For thirteen years, popular lore had it, Father Chains had never set foot beyond the steps of his temple. As a measure of his devotion to Perelandro, Father of Mercies, Lord of the Overlooked, he had chained himself to the walls of his inner sanctuary with iron manacles that had neither locks nor keys, and had paid a physiker to pluck out his eyes while a crowd watched.

“The Lord of the Overlooked keeps vigil on every son and daughter of the dead, on that point I can assure you! Blessed in his eyes are those, unbound by the duties of blood, who render aid and comfort to the motherless and the fatherless…”

Though he was known to be blind as well as blindfolded, Locke could have sworn that Father Chains’ head turned toward himself and the Thiefmaker as they approached across the square.

“Out of the undoubted goodness of their hearts, they nourish and protect the children of Camorr-not with cold-souled avarice, but with selfless kindness! Truly blessed,” he hissed with fervor, “are the protectors of Camorr’s gentle, needful orphans.”
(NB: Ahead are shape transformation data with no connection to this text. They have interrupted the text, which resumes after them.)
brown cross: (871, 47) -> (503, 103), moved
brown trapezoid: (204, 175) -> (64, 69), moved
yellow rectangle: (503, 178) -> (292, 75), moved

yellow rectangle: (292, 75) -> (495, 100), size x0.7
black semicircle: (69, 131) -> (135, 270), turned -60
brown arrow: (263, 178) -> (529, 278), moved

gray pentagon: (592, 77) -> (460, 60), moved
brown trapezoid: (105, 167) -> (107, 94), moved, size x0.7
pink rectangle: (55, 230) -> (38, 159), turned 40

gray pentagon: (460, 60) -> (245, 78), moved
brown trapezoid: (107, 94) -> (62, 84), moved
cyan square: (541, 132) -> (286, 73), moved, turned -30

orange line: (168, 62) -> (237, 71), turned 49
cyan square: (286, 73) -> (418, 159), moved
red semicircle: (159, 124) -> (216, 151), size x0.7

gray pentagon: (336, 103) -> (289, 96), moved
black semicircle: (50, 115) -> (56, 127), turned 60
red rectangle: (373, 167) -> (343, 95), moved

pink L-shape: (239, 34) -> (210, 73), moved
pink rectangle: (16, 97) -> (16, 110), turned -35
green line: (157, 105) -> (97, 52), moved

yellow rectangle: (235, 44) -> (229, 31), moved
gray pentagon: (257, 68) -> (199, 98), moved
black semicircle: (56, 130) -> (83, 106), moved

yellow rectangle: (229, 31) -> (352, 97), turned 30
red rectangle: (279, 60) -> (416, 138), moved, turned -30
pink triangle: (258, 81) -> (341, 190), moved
As the Thiefmaker reached the steps of the temple and started up, he was careful to slap his heels against the stones to announce his presence.

“Someone approaches,” Father Chains said. “Two someones, or so say my ears!”

“I’ve brought you the boy we discussed, Father,” the Thiefmaker announced loudly enough for several passersby to hear him, should they be listening. “I’ve prepared him as well as I could for the, ahhhh, tests of apprenticeship and initiation.”

The priest took a step toward Locke, dragging his clattering chains behind him. The hooded boys guarding the money-kettle spared Locke a brief glance, but said nothing.

“Have you, then?” Father Chains’ hand shot out with alarming accuracy, and his calloused fingers spidered themselves over Locke’s forehead, cheeks, nose, and chin. “A small boy, it seems. A very small boy. Though not without a certain measure of character, I venture, in the malnourished curves of his sad orphan’s face.”